The rest of the state’s community health centers received a total of about $4 million to hire and train staff to counsel patients about their options under the law.

“Since the community health center programs started back in the 1960s, they’ve been connecting patients and community members to insurance options,” said Rebecca Whittaker, an outreach coordinator at the North Carolina Association of Community Health Clinics.

“This has really been part of the CHC’s mission since the beginning. So the opportunity to engage in outreach and enrollment through the health clinics is really core to their mission.”

ACA opponents push back

As enrollment efforts ramp up, opponents of the law are taking out ads and ratcheting up the rhetoric against the law.

In Congress, members of the House Energy and Commerce Committee have requested that all organizations receiving federal grants to help with navigators submit paperwork about their plans.

Congresswoman Renee Ellmers
Congresswoman Renee Ellmers

N.C. Rep. Renee Ellmers (R-2nd District), an HEC committee member, released a statement in which she wrote:

“The purpose of this request is to better understand the work these recipients will perform as ‘Navigators’ and the consumer protections that will be in place, as the navigators will be obtaining sensitive medical and financial information from enrollees.

“I am concerned however when I see reports, such as the Kaiser story last week, that quotes an Ohio group saying that ‘We weren’t required to provide position papers, salary ranges, privacy policies or procedures.
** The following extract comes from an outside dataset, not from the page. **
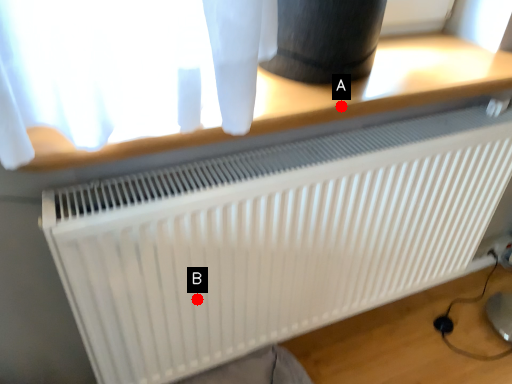 Question: Two points are circled on the image, labeled by A and B beside each circle. Which point is further to the camera?

Choices:
 (A) A is further
 (B) B is further

Answer: (B)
You don’t do that until you know that you got the award.’ This is startling.”

Ellmers also argues the program is already over budget, citing the Centers for Medicare and Medicaid Services’ original grant offering of $54 million for the navigator program.

But CMS eventually gave a total of $67 million in grants to organizations, mostly in states that opted not to create their own marketplaces, and where political resistance to the bill is strongest.

Some advocates have said that the paperwork for organizations receiving navigator money could gum up their operations.

“It has the potential to become quite a burden for us,” said Patsy Dowling, executive director of Mountain Projects, a not-for-profit community organization located in Waynesville.

She plans to hire five and a half full-time people to do the outreach work in the seven westernmost counties of the state where rates of uninsurance are as high as one in four people.

“We’re dedicated to providing these services, [even] if that means working seven days a week,” Dowling said. “I can do that, or I can give the grant back. But that’s not anything we want to do.”

She said much of the information congressional members asked for is already included in her grant application, which she estimated at between 50 and 75 pages of documents.

“It was job requirements, how many people we’d hire, how we plan to spend the money, budget – things like that,” Dowling said.

We see a lot of people pushed into economic distress because of health-related issues and lack of insurance,” she said. “We wanted to provide those services via our community-based organization. That was our motive.”

Other North Carolina organizations that received a total of just over $3 million in grants include Randolph Hospital, North Carolina Community Care Networks and the Alcohol/Drug Council of North Carolina.